WHAT IS BEING ASKED:
Filter the listing for lines containing "pour".

##############################

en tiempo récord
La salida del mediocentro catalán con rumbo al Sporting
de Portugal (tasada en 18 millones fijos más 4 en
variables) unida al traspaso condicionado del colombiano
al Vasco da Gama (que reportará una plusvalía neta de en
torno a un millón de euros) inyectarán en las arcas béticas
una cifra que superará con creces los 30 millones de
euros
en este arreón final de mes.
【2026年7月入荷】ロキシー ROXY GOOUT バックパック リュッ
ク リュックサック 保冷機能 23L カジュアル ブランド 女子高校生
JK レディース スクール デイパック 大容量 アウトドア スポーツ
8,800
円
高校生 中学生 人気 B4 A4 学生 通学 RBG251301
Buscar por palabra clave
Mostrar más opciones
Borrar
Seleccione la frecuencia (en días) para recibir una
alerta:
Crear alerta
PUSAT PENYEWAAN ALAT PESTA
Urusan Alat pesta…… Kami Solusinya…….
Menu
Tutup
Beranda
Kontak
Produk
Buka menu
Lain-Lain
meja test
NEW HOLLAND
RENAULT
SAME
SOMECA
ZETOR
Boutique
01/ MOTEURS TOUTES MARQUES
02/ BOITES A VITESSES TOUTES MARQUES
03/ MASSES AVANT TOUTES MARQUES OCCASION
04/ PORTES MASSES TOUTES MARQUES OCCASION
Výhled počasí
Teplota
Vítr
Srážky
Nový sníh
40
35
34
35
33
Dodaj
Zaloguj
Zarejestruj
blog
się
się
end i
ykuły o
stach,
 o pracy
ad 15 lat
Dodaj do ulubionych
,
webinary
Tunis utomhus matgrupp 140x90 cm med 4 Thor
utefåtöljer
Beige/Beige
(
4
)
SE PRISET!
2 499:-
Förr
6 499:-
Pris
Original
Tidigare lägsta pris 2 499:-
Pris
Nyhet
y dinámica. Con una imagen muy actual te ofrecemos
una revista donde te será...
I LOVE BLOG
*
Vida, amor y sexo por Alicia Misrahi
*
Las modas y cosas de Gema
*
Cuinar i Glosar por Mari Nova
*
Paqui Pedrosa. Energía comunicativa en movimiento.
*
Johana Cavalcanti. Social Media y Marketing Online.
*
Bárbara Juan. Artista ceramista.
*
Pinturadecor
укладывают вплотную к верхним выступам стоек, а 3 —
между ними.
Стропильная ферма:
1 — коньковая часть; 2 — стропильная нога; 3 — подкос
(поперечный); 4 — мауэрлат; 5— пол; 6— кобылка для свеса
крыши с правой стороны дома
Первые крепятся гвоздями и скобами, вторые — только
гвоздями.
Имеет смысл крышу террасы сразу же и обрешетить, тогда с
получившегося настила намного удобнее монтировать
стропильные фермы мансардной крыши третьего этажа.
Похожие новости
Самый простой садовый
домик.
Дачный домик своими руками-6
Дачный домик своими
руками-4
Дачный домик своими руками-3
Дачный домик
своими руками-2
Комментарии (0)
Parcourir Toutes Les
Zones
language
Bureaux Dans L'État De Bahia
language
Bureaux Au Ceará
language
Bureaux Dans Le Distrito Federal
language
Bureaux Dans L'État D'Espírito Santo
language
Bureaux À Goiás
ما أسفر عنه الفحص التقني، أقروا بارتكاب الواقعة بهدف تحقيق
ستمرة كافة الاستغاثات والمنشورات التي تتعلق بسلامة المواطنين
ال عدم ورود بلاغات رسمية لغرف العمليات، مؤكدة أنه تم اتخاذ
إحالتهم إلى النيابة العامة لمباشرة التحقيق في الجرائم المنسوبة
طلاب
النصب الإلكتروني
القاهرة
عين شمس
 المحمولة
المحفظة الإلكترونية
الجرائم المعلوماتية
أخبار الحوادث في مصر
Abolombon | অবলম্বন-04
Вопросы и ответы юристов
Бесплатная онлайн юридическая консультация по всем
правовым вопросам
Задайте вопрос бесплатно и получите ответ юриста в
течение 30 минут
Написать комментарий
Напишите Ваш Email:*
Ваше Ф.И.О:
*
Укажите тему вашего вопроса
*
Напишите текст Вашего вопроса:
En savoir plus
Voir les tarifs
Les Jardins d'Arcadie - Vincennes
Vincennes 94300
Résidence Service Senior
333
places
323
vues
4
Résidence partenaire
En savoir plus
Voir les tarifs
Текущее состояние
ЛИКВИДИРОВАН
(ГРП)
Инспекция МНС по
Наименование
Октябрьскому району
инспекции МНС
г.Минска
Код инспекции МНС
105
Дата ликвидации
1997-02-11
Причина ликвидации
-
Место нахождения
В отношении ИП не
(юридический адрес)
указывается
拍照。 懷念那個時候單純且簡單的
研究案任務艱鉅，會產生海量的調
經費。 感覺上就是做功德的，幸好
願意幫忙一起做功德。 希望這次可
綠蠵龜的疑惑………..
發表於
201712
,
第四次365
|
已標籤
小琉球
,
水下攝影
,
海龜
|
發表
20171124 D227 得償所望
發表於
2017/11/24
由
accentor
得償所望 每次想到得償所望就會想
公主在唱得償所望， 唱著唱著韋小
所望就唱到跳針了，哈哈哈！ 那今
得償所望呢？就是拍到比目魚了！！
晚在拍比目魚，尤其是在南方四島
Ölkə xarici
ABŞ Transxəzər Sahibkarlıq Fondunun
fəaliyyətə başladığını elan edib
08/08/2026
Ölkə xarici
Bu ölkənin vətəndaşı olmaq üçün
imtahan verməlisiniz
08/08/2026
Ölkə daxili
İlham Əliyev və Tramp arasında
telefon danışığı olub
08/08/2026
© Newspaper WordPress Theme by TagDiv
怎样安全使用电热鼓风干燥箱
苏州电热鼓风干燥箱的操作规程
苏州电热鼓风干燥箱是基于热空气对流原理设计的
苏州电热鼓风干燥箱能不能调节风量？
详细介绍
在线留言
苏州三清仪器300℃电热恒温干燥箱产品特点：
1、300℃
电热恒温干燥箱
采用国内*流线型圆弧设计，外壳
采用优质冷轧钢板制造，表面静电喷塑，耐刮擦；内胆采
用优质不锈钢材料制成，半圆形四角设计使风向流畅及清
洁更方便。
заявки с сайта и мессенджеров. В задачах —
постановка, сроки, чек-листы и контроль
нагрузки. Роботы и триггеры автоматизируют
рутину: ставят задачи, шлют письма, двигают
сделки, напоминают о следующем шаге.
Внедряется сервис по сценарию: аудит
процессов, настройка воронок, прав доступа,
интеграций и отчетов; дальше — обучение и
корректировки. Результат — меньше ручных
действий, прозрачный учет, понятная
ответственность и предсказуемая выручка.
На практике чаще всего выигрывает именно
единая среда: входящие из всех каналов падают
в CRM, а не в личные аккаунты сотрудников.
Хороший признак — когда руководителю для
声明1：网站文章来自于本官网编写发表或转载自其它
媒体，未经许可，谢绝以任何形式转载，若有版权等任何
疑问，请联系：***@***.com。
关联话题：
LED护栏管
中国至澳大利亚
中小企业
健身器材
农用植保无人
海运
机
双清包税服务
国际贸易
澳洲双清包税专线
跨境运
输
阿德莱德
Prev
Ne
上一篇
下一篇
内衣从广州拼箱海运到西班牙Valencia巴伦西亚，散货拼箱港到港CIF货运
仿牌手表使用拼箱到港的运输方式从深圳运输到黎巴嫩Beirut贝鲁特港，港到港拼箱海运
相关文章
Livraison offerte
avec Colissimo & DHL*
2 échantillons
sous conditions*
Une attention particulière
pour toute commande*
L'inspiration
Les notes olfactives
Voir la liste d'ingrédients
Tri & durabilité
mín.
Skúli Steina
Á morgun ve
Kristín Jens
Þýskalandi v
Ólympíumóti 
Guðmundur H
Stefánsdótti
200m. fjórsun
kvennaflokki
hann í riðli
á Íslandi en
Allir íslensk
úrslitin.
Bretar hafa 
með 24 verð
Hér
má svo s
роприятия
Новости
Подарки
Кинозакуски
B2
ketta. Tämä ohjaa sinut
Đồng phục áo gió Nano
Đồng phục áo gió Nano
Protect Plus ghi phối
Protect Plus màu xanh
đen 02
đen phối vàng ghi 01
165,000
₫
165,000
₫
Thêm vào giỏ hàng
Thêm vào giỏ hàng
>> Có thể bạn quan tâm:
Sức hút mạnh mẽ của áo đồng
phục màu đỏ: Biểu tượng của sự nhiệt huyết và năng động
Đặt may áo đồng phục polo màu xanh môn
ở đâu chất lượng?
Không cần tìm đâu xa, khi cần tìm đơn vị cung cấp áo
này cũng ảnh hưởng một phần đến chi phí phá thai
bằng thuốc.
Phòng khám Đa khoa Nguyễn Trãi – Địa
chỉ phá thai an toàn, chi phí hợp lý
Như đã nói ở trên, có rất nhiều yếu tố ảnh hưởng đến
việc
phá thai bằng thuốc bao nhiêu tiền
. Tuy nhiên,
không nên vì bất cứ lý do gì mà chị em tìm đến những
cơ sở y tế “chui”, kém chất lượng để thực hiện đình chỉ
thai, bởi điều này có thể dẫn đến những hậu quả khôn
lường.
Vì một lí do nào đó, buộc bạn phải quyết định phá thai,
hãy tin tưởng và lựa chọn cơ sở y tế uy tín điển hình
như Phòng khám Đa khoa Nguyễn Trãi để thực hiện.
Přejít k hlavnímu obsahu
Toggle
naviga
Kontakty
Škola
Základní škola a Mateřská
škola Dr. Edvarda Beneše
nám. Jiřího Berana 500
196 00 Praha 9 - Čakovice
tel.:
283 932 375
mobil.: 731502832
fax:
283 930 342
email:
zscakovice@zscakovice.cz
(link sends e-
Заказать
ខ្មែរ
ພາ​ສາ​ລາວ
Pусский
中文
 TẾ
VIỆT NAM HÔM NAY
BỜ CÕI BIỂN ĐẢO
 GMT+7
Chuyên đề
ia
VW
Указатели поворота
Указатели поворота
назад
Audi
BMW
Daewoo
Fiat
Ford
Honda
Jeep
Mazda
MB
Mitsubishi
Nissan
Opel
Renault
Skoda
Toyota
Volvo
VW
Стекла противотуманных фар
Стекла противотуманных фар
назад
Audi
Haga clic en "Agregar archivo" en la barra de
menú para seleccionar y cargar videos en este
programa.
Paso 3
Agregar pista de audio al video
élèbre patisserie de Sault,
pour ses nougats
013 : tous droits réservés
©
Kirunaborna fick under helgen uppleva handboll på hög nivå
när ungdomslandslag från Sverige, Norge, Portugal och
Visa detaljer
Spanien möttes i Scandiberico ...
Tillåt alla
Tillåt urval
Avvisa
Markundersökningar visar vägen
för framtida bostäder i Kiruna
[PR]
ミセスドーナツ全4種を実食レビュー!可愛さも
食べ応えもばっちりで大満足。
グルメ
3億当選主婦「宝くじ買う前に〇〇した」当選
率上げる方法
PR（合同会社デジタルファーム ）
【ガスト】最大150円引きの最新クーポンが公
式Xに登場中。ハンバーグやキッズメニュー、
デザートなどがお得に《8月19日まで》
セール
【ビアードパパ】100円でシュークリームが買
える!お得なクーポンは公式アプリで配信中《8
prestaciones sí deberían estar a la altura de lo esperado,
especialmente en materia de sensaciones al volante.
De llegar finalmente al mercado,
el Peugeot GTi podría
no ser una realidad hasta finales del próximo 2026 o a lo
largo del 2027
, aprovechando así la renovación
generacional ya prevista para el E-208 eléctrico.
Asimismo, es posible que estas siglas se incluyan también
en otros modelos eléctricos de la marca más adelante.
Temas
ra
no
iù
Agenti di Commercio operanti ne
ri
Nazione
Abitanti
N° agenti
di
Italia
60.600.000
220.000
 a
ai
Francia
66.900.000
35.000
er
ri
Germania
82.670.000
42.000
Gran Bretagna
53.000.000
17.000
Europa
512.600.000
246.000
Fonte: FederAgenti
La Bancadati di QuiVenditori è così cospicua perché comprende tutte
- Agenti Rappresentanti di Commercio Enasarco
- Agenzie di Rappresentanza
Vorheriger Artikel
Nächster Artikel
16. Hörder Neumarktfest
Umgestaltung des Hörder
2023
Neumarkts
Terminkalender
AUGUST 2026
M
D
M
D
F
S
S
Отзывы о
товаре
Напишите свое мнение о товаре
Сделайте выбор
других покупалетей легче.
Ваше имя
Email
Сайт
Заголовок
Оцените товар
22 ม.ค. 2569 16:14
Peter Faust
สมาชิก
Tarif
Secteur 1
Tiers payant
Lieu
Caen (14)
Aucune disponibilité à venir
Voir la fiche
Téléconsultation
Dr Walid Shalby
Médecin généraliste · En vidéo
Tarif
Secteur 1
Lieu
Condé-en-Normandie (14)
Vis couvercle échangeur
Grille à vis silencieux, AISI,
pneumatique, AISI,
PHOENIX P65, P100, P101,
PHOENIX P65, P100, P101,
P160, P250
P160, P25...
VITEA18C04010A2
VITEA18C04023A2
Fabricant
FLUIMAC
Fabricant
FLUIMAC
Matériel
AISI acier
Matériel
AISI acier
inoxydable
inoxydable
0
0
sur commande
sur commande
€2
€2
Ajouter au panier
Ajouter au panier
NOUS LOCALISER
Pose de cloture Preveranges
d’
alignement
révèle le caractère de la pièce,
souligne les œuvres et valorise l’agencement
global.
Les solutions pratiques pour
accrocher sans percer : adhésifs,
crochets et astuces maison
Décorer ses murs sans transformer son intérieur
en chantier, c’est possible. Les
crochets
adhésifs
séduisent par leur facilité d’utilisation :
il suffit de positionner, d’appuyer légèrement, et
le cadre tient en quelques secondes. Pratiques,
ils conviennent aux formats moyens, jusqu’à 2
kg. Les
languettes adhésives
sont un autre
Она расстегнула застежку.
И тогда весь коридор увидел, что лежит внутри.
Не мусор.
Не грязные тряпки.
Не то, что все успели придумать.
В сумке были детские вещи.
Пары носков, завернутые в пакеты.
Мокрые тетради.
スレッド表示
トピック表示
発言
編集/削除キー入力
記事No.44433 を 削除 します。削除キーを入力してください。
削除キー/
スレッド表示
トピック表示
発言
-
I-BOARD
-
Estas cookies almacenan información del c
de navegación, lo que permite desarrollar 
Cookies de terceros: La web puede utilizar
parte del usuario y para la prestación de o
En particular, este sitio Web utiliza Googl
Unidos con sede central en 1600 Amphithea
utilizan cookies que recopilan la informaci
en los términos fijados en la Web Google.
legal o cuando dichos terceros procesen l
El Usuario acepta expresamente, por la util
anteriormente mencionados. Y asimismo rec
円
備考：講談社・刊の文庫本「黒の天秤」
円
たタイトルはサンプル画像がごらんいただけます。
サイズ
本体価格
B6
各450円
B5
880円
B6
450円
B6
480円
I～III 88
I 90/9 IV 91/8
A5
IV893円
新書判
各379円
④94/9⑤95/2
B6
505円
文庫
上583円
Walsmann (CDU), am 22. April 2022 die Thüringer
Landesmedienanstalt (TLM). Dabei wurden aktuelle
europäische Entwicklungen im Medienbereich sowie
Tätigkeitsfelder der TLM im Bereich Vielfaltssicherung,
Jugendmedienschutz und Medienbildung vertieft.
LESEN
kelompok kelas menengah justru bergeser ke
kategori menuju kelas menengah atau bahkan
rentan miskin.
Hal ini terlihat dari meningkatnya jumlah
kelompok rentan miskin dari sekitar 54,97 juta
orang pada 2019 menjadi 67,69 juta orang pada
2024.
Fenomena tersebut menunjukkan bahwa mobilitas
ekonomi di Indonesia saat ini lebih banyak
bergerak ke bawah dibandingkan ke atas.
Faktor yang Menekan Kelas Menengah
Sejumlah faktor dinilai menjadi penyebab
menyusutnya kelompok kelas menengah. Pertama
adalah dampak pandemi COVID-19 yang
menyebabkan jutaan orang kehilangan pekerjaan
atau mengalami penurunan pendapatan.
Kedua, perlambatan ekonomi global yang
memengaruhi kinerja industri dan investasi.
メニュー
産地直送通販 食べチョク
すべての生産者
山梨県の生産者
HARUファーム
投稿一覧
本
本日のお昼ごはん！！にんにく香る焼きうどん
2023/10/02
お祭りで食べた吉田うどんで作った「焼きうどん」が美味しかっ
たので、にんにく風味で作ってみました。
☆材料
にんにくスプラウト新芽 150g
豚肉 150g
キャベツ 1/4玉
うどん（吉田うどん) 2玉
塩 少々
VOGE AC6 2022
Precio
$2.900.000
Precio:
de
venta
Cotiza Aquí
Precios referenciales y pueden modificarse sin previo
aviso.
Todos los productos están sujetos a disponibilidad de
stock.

##############################

TASK RESULT:
pour toute commande*
pour ses nougats
Les solutions pratiques pour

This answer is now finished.